“Just a moment,” Armanda had said, reaching for a packing chest so that she could sit down. Bent over next to Nadja, she was better able to look at the picture, and did so, suppressing the first, instantaneous, strong impulse to tell her adopted daughter straight out, without the slightest psychological subtlety: “That’s your real mother.” She knew the corner from which the photo had been taken, the year before it had been snapped, she had after all been there herself. From the Winter Garden of the Hotel Kirke, you look into the reception room with the tables laid. There are draperies to either side of the staircase, and there’s a palm tree.

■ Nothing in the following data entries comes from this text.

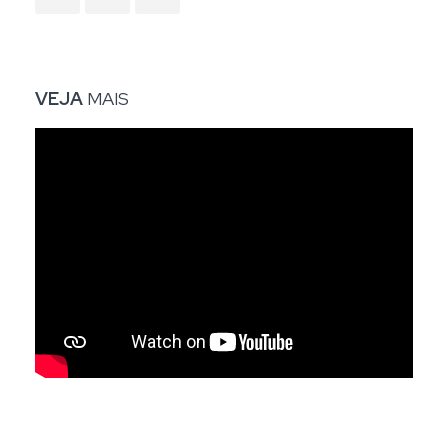
VEJA
MAIS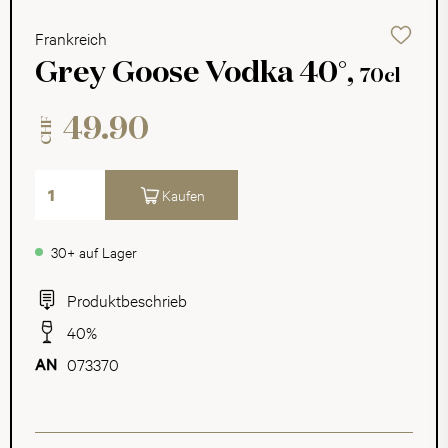
Frankreich
Grey Goose Vodka 40°,
70cl
49.90
CHF
Kaufen
30+ auf Lager
Produktbeschrieb
40%
073370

Given the backdrop, you wonder what the two people in the foreground, in adjacent wicker chairs, have to celebrate in such a grand way: the little gap-toothed girl, laughing shyly, and the woman, Lidy, with eyes that look slightly tragic because of the lack of lighting, and a smile around the lips that you’d have to know in order to interpret as “All very nice, but tomorrow I’ll be home again.”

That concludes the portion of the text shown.